Information shown START

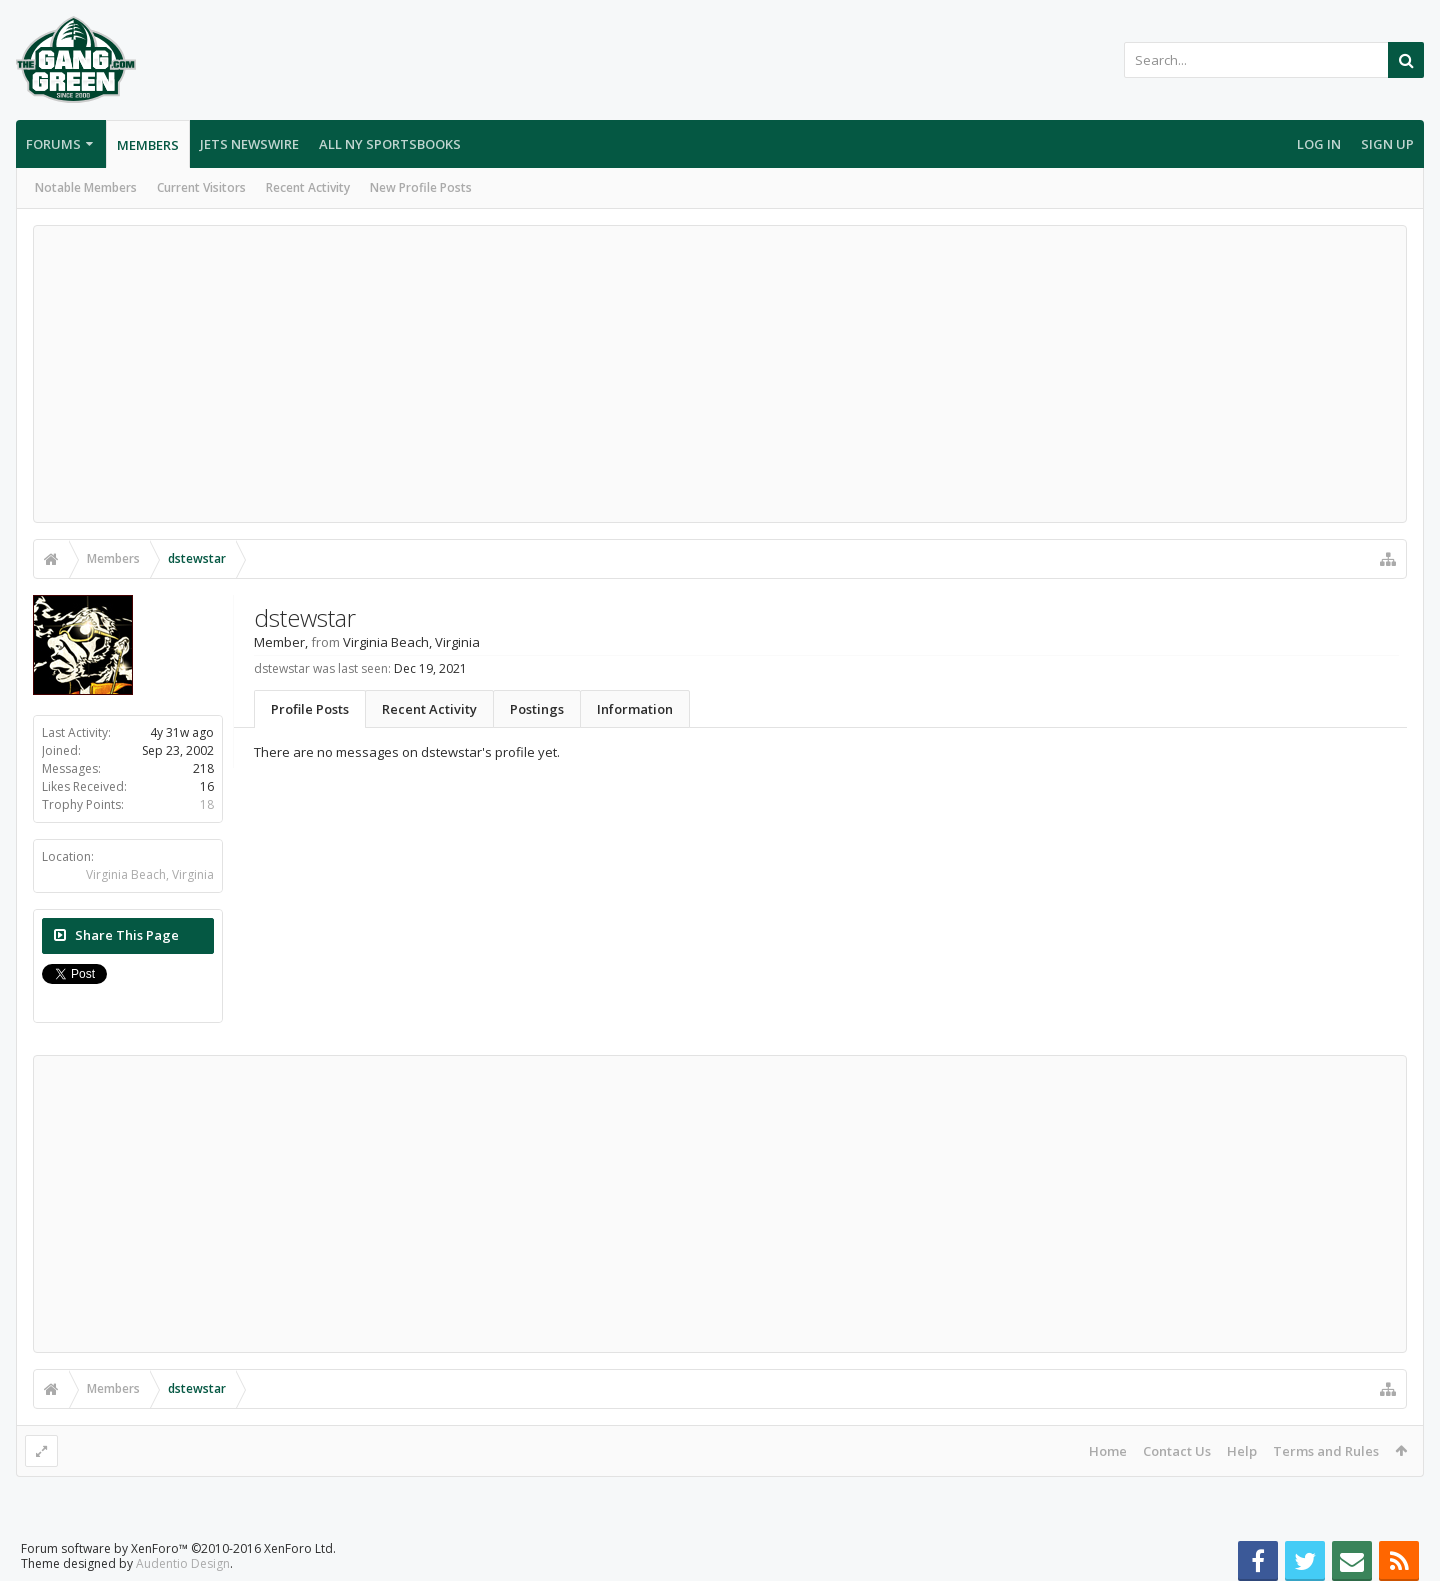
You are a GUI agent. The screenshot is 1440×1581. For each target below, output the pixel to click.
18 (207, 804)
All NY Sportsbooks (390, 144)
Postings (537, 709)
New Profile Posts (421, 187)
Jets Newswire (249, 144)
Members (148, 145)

Information shown END

## Prompt
Output an exact copy of the lines from the one holding "18 (207, 804)" to the last line of the data, inclusive, and nothing beyond that range.

## Response below
18 (207, 804)
All NY Sportsbooks (390, 144)
Postings (537, 709)
New Profile Posts (421, 187)
Jets Newswire (249, 144)
Members (148, 145)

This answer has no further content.